Les événements de 1934 sont loin d’être le seul moment historique où les idées véritables du marxisme ont prouvé qu’elles étaient le guide le plus efficace pour que le mouvement ouvrier remporte des victoires.

Ce n’est pas une coïncidence si Seattle a été la première grande ville du pays à obtenir le salaire minimum de 15$/h. Même les médias bourgeois ont été obligés de reconnaître le rôle de la direction de Socialist Alternative et de la conseillère municipale Kshama Sawant dans la lutte. Cette dernière a transformé en une année un slogan lancé par quelques grévistes courageux des fast-food en une réalité pour 100 000 travailleurs et travailleuses à bas salaires de Seattle, pour un total de 3 milliards $ de transfert de richesse pour les 10 prochaines années.

L’urgente nécessité de reconstruire une base socialiste active et organisée comme épine dorsale pour un mouvement syndical renaissant est aussi pressante aujourd’hui – sinon plus – que dans les années 30. Ce point se trouve au cœur de l’étude de Palmer sur les «camionneurs révolutionnaires» de 1934. Le livre démontre de façon très détaillée le rôle indispensable du marxisme et de son analyse, de son programme, de sa stratégie et de son organisation dans la direction du mouvement des masses à Minneapolis vers la victoire, là où d’autres tendances idéologiques du mouvement ouvrier ont échoué.

Palmer écrit : «La grève de masse et sa plus haute expression, la grève générale, a ainsi révélé la capacité du mouvement ouvrier américain à cet époque de se mobiliser de manière combative, mais a aussi reflété l’importance de dirigeants de gauche au sein des syndicats mais très différents des bureaucraties bien installées qui ont si souvent dirigé des actions de base dans les organisations traditionnelles» (p.24). Les traditions de militantisme industriel à Minneapolis puisent leurs origines au cours des premières années du 20e siècle. Les travailleurs les plus dévoués et respectés de la section locale du syndicat des camionneurs, les Teamsters Local 574 – ceux qui ont dirigé les grèves – étaient d’obédience socialiste et des vétérans de la lutte de classe.

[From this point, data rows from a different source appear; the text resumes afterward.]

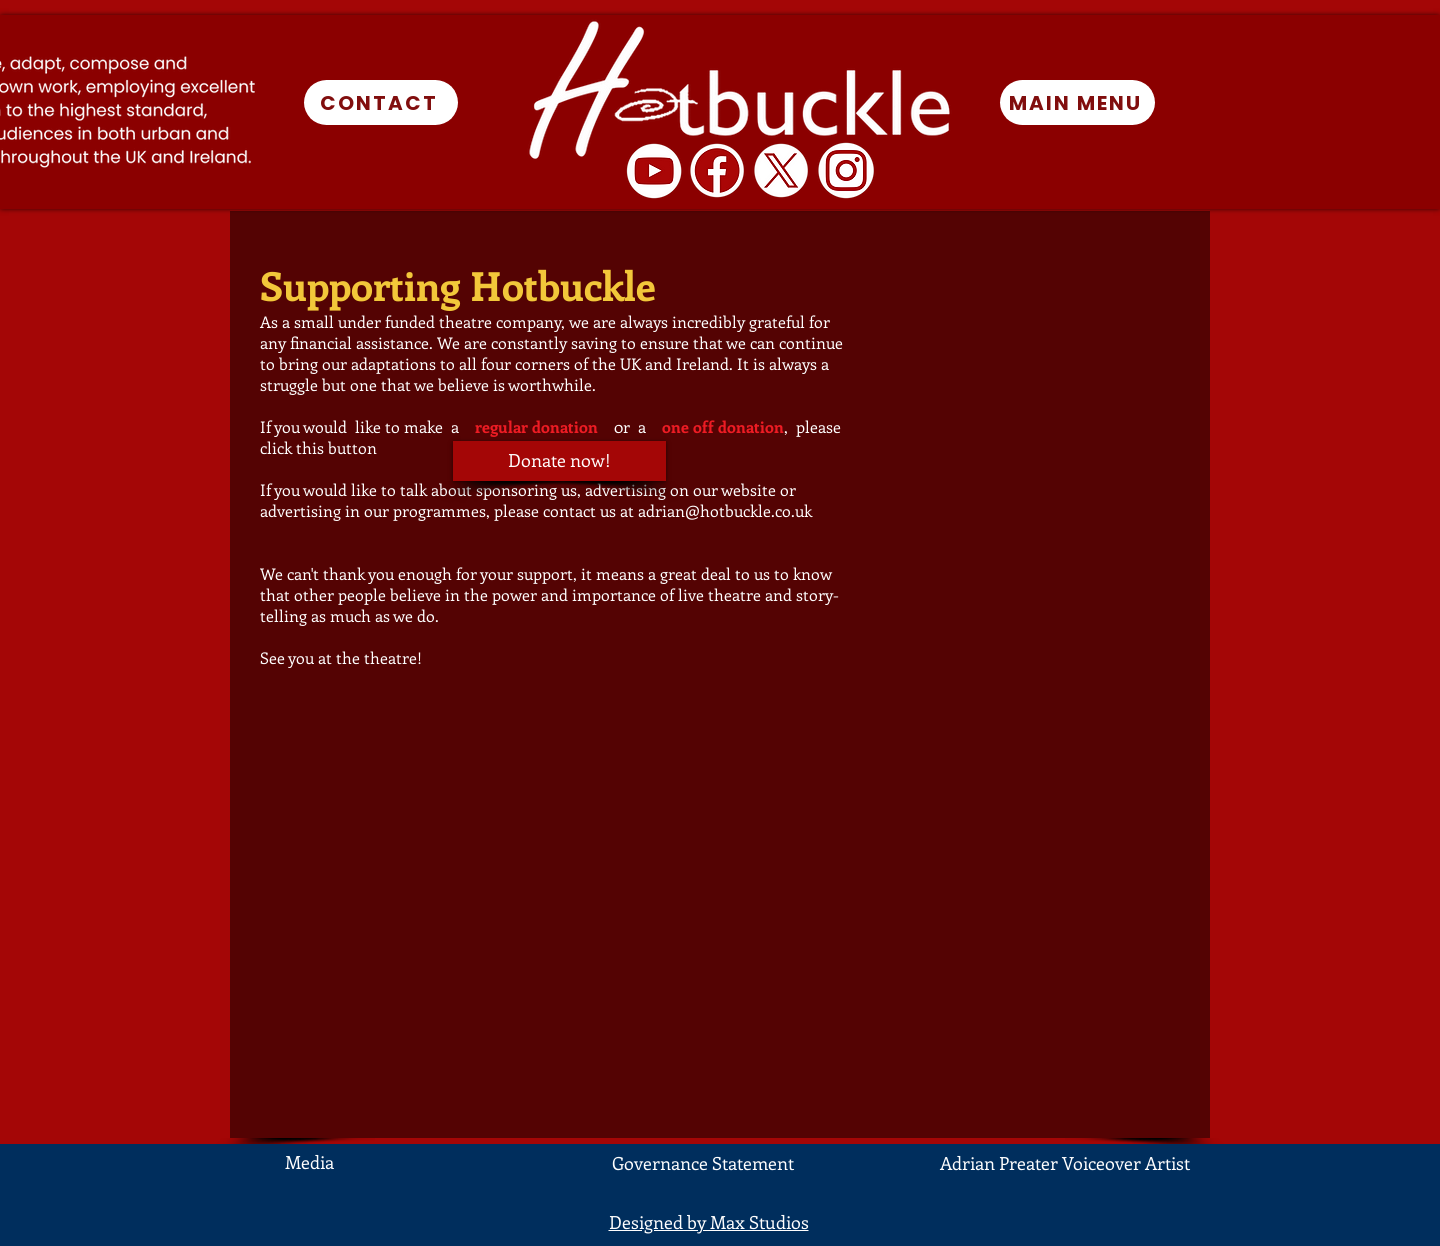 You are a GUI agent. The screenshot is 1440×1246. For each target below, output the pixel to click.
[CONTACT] (381, 102)
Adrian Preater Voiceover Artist (1065, 1163)
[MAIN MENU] (1077, 102)
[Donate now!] (559, 461)
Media (309, 1162)
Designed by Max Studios (709, 1222)
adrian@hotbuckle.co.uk (725, 510) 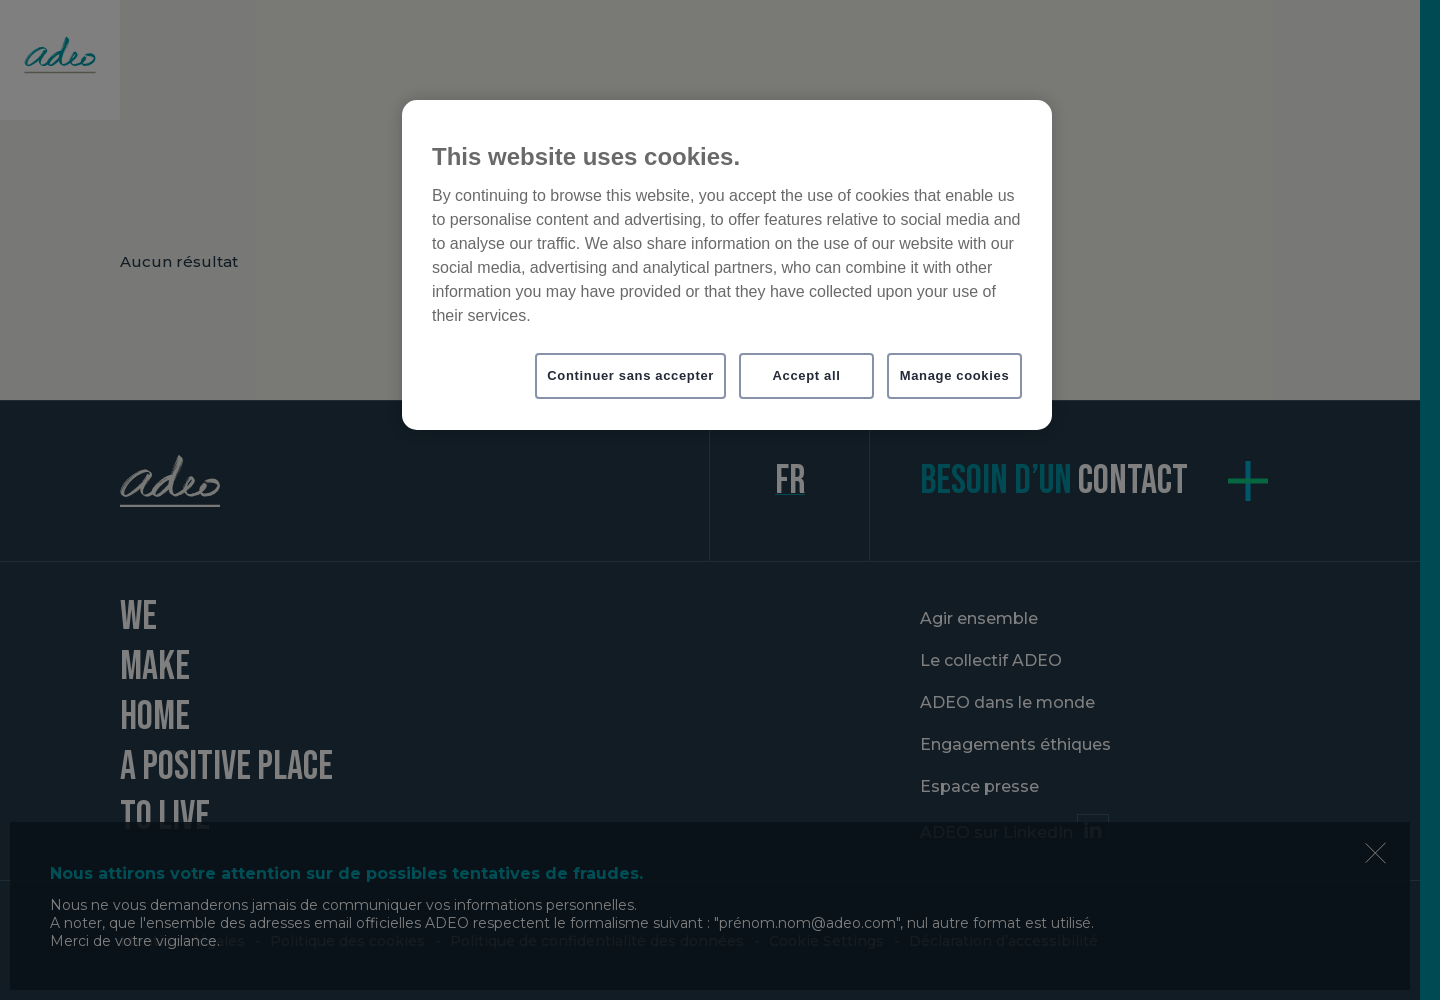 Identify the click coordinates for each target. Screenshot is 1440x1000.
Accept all (807, 375)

Ils avaient été expulsés du Parti Communiste en 1928 pour avoir refusé de dénoncer Léon Trotsky. Ils étaient internationalistes et défendaient les idéaux démocratiques des débuts de la Révolution russe de 1917, lesquels avaient été abandonnés par Staline et ses partisans dans les partis communistes du monde entier. Après leur expulsion, les défenseurs du mouvement de l’Internationale «trotskiste» aux U.S.A. ont formé la Communist League of America (CLA).

Les trotskistes faisaient preuve d’une opposition sans relâche face à la bureaucratisation et à la dégénérescence de la Révolution russe sous Staline : «Trotsky et ses partisans ont été les premières victimes de Staline et de sa machine brutale de terreur et de répression dans l’Union Soviétique» écrit Palmer.

Stratégie et tactiques marxistes

L’étude de Palmer détaille l’importance en 1934 des travailleurs qui avaient de l’expérience en tant que militants et de profondes connaissances de l’analyse marxiste du capitalisme. Il ne s’agissait pas simplement de lutter contre la timidité et le conservatisme des bureaucrates syndicaux avec un esprit révolutionnaire et des principes rigoureux. Ces traits étaient essentiels mais ils étaient combinés à des perspectives claires, une compréhension de la stratégie et des tactiques de la lutte de classe et à la façon de lier les revendications immédiates des travailleurs au défi plus vaste contre le capitalisme et la dictature du patronat.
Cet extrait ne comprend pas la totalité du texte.